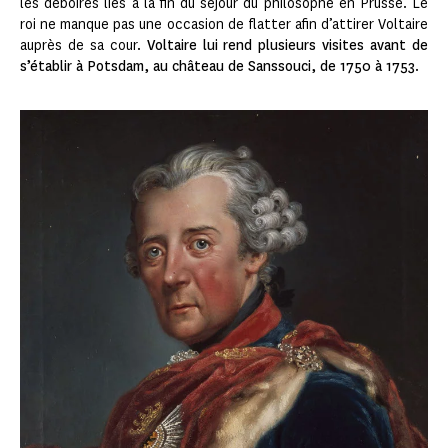
les déboires liés à la fin du séjour du philosophe en Prusse. Le
roi ne manque pas une occasion de flatter afin d’attirer Voltaire
auprès de sa cour.
Voltaire lui rend plusieurs visites avant de
s’établir à Potsdam, au château de Sanssouci, de 1750 à 1753
.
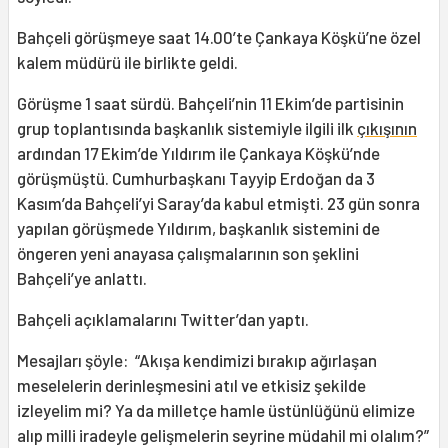
Bahçeli görüşmeye saat 14.00’te Çankaya Köşkü’ne özel
kalem müdürü ile birlikte geldi.
Görüşme 1 saat sürdü. Bahçeli’nin 11 Ekim’de partisinin
grup toplantısında başkanlık sistemiyle ilgili ilk
çıkışının
ardından 17 Ekim’de Yıldırım ile Çankaya Köşkü’nde
görüşmüştü. Cumhurbaşkanı Tayyip Erdoğan da 3
Kasım’da Bahçeli’yi Saray’da kabul etmişti. 23 gün sonra
yapılan görüşmede Yıldırım, başkanlık sistemini de
öngeren yeni anayasa çalışmalarının son şeklini
Bahçeli’ye anlattı.
Bahçeli açıklamalarını Twitter’dan yaptı.
Mesajları şöyle: “Akışa kendimizi bırakıp ağırlaşan
meselelerin derinleşmesini atıl ve etkisiz şekilde
izleyelim mi? Ya da milletçe hamle üstünlüğünü elimize
alıp milli iradeyle gelişmelerin seyrine müdahil mi olalım?”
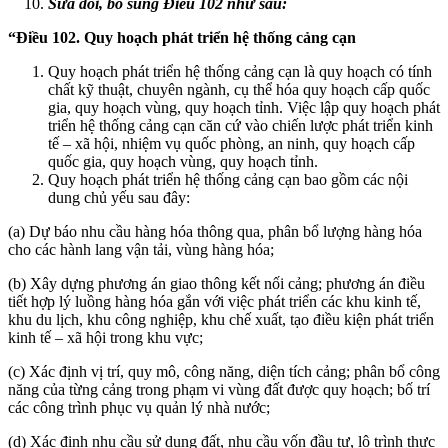
Sửa đổi, bổ sung Điều 102 như sau:
“Điều 102. Quy hoạch phát triển hệ thống cảng cạn
Quy hoạch phát triển hệ thống cảng cạn là quy hoạch có tính
chất kỹ thuật, chuyên ngành, cụ thể hóa quy hoạch cấp quốc
gia, quy hoạch vùng, quy hoạch tỉnh. Việc lập quy hoạch phát
triển hệ thống cảng cạn căn cứ vào chiến lược phát triển kinh
tế – xã hội, nhiệm vụ quốc phòng, an ninh, quy hoạch cấp
quốc gia, quy hoạch vùng, quy hoạch tỉnh.
Quy hoạch phát triển hệ thống cảng cạn bao gồm các nội
dung chủ yếu sau đây:
(a) Dự báo nhu cầu hàng hóa thông qua, phân bổ lượng hàng hóa
cho các hành lang vận tải, vùng hàng hóa;
(b) Xây dựng phương án giao thông kết nối cảng; phương án điều
tiết hợp lý luồng hàng hóa gắn với việc phát triển các khu kinh tế,
khu du lịch, khu công nghiệp, khu chế xuất, tạo điều kiện phát triển
kinh tế – xã hội trong khu vực;
(c) Xác định vị trí, quy mô, công năng, diện tích cảng; phân bổ công
năng của từng cảng trong phạm vi vùng đất được quy hoạch; bố trí
các công trình phục vụ quản lý nhà nước;
(d) Xác định nhu cầu sử dụng đất, nhu cầu vốn đầu tư, lộ trình thực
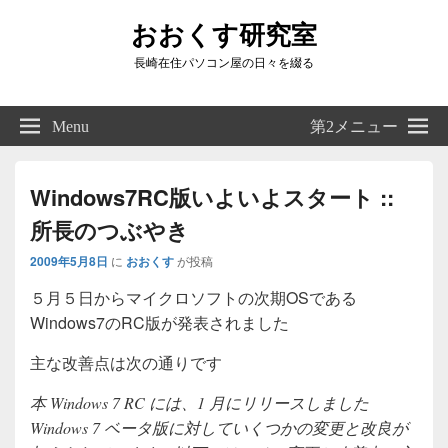
おおくす研究室
長崎在住パソコン屋の日々を綴る
Header
Right
Menu
第2メニュー
Sidebar
Widget
Area
Windows7RC版いよいよスタート ::
所長のつぶやき
2009年5月8日
に
おおくす
が投稿
５月５日からマイクロソフトの次期OSである
Windows7のRC版が発表されました
主な改善点は次の通りです
本 Windows 7 RC には、1 月にリリースしました
Windows 7 ベータ版に対していくつかの変更と改良が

-*-*-

A single number is the whole answer: how many lines in the data above hold the string "định".

2